The present invention relates to an improved method for protecting cast austenitic stainless steel tubes against carburization when such tubes are employed in high temperature carburizing environments, such as in the steam cracking of hydrocarbons.
A variety of heat-resistant alloy steels have been developed for use in pyrolysis furnaces for the thermal decomposition of organic compounds, such as the steam cracking of hydrocarbons. Generally, the pyrolysis furnace contains a series of heat-resistant alloy steel tubes in which the reaction occurs.

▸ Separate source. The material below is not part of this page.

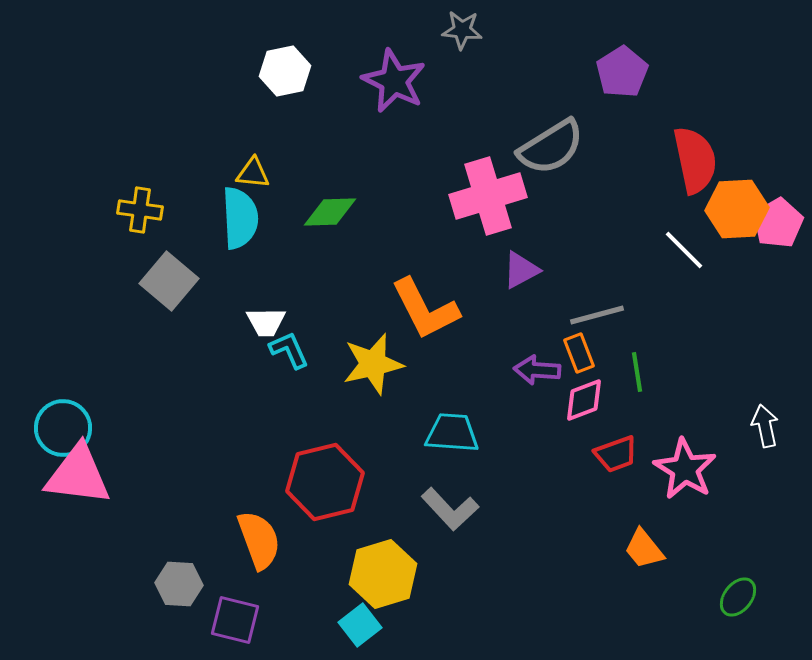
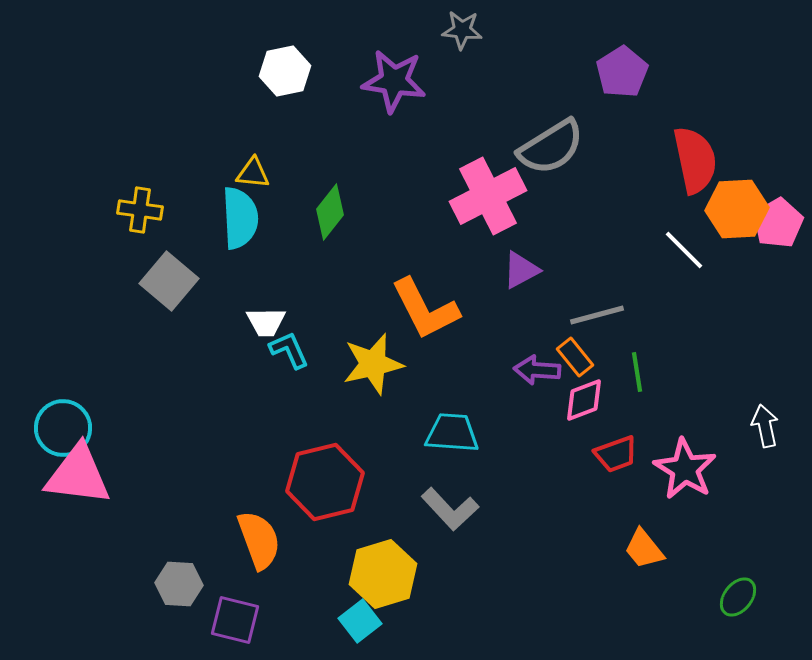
purple star: rotated 18 degrees counterclockwise
pink cross: rotated 10 degrees counterclockwise
green diamond: rotated 50 degrees counterclockwise
orange rectangle: moved 4 px left, 4 px down; rotated 18 degrees counterclockwise
cyan square: moved 4 px up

It will be noted that the term "tube" as used herein also includes fittings, pipes and other parts used to contain carburizing materials.
While it is well known that alloy steels containing various amounts of nickel and chromium are useful in constructing heat-resistant pyrolysis tubes having relatively long performance lives, premature tube failure continues to be the limiting problem. A major cause of such failure is carburization of the tubes brought about by the extremely high temperatures and carburizing atmospheres encountered. Carburization of such tubes, which is the diffusion of carbon into the alloy steel causing the formation of additional carbides, brings about the embrittling thereof. Once the steel has become embrittled, it is susceptible to creep rupture failure, and/or brittle fracture due to thermal stress. Carburization often occurs at localized spots in the tubes, and of course when this has proceeded to the point of failure or potential failure, even at only one spot, the tubing must be replaced.
Although progress has been made in improving the carburization resistance of such tubes by conventionally machining the inner surfaces of the tubes prior to use, it has been found that such machining only improves the carburization resistance to a very limited degree.